I snapped a picture. Then another and another. The statue was slowly moving its arms but she didn't seem to mind as she slurped her tongue into the nectar. I lowered the camera to adjust the shutter speed hoping to freeze the wings in mid-flap when her more colorful mate appeared. His arrival sent her away and the flash of unexpected iridescence caused me to raise the camera a little too quickly. He was gone. I froze and waited another 10 minutes or so, but neither returned.
|The crowning achievement|
Anxious to see the results, I loaded the photos on my computer and was thrilled and amazed to find a few spectacular images. No longer reliant on National Geographic or Audubon magazines, there were hummingbirds from my garden now in my photo library.
Over the course of two days I was able to take a number of pictures of hummingbirds in the trees, at the feeder, and resting on the wire fence. I used a standard Canon digital camera with a zoom feature, nothing fancy. Any birds beyond about six or eight feet away tended to be out of focus or too fuzzy once I enlarged the image. And the images need to be enlarged to see the birds; they are pretty tiny after all.
|A different bird on day two|
The excitement of catching such a thrilling sight on film (or pixels as it is) is invigorating. With a telephoto lens, tripod, and lots of patience I could achieve magazine quality images, but for me, for now, these simple photos are a great achievement. By being a little patient I captured a unique moment in my garden. A moment that symbolizes much of how and why I garden.
Patience in gardening is something I've written about before. I plant grapes and asparagus knowing it will be three years before I can harvest anything. I plant bareroot fruit trees knowing that many more years will pass before they fill with fruit. I have plans for what I expect my garden to be in five years, and beyond. To me gardening is about the process and the journey.
Planting bird-friendly flowers and hanging seed and liquid feeders offer birds food opportunities, but it doesn't guarantee their imminent arrival. With time they will come. We sit near the garden and enjoy their aerial dances and plumage displays. Each year we see one or two new species that we hadn't seen before.

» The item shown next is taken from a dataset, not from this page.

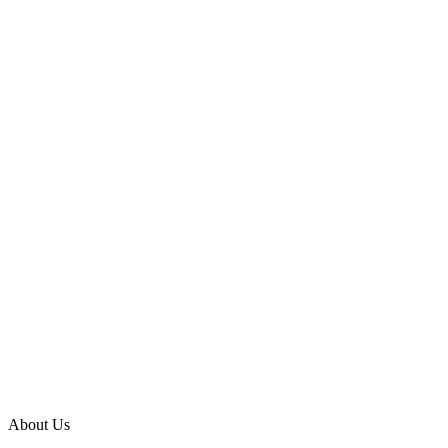
About Us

Now I'm ready to record their populations for posterity. If a hummingbird can be captured in a photo, so too can the finches, doves, jays, and the many others that give us enjoyment. I've snapped a few bird photos before but with little purpose. The possibility of success gives the effort new life. It's not always easy, but great rewards seldom are.
Hummingbirds are a favorite part of my garden, now more so. We wake with their trilling and always look when we see the flash of their flight. The simple notion of them staying still long enough to catch with a camera has awakened other gardening and photographic desires. It's amazing what a great feeling such a small creature can instill.